DATA IN THIS EXERCISE
══════
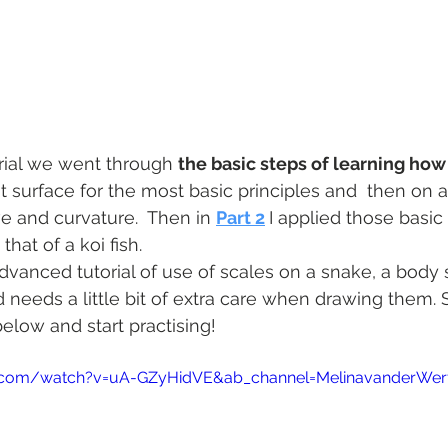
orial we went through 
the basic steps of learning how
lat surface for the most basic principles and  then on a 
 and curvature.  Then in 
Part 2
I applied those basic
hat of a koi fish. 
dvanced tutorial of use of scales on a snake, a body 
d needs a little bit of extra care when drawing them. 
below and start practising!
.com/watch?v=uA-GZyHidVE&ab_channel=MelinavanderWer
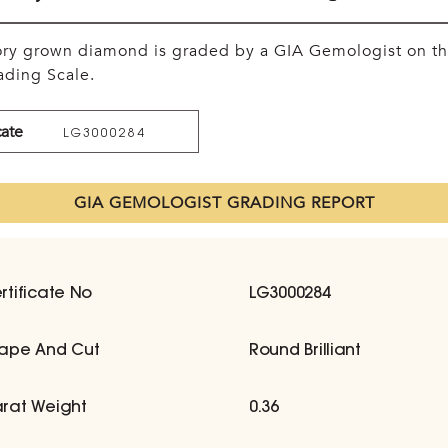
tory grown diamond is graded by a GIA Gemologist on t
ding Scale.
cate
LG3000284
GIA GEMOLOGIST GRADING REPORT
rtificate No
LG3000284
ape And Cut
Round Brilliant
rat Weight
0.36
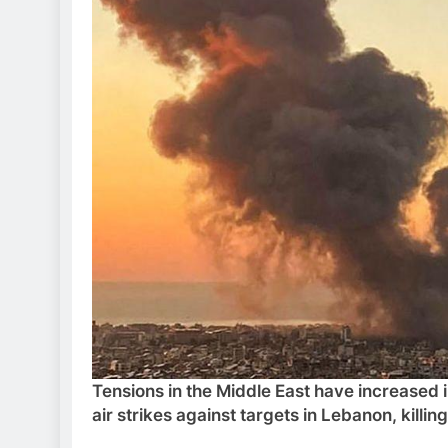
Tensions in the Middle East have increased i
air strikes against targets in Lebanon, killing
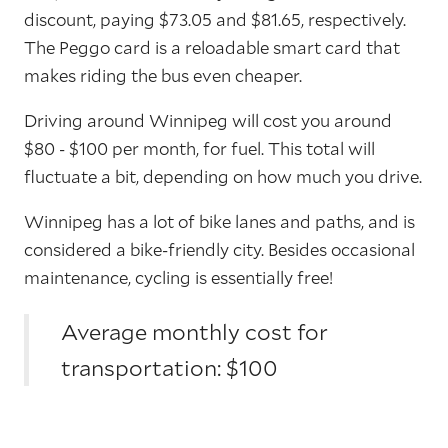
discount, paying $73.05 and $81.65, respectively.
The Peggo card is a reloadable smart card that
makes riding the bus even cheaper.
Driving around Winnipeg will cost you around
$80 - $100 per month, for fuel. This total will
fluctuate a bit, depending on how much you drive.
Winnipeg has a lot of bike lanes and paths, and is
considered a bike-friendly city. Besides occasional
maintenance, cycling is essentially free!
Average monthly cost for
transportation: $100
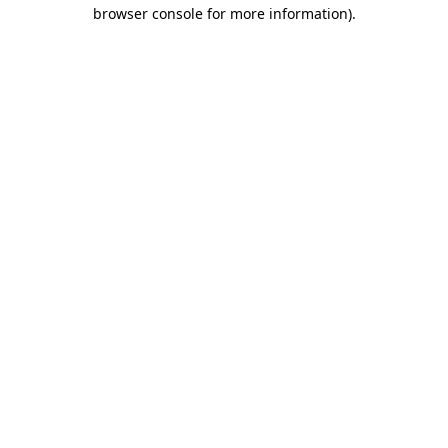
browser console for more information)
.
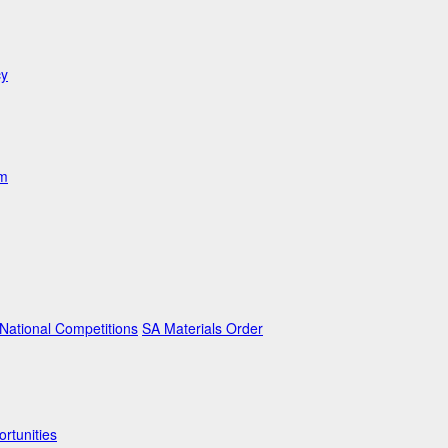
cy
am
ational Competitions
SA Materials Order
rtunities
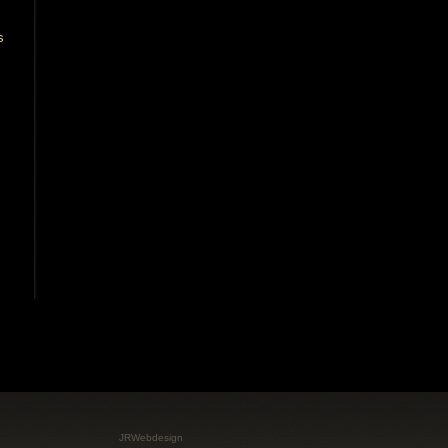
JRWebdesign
══════
WORK REQUIRED
Write out exactly the lines from the line holding "the basic steps of learning how" through the last line of the records above, inclusive, and nothing more. Leave out the pictures.

COMPLETED EXERCISE
the basic steps of learning how
lat surface for the most basic principles and  then on a 
 and curvature.  Then in 
Part 2
I applied those basic
hat of a koi fish. 
dvanced tutorial of use of scales on a snake, a body 
d needs a little bit of extra care when drawing them. 
below and start practising!
.com/watch?v=uA-GZyHidVE&ab_channel=MelinavanderWer
tory grown diamond is graded by a GIA Gemologist on t
ding Scale.
cate
LG3000284
GIA GEMOLOGIST GRADING REPORT
rtificate No
LG3000284
ape And Cut
Round Brilliant
rat Weight
0.36
Tensions in the Middle East have increased i
air strikes against targets in Lebanon, killing
discount, paying $73.05 and $81.65, respectively.
The Peggo card is a reloadable smart card that
makes riding the bus even cheaper.
Driving around Winnipeg will cost you around
$80 - $100 per month, for fuel. This total will
fluctuate a bit, depending on how much you drive.
Winnipeg has a lot of bike lanes and paths, and is
considered a bike-friendly city. Besides occasional
maintenance, cycling is essentially free!
Average monthly cost for
transportation: $100
browser console for more information)
.
cy
am
ational Competitions
SA Materials Order
rtunities
JRWebdesign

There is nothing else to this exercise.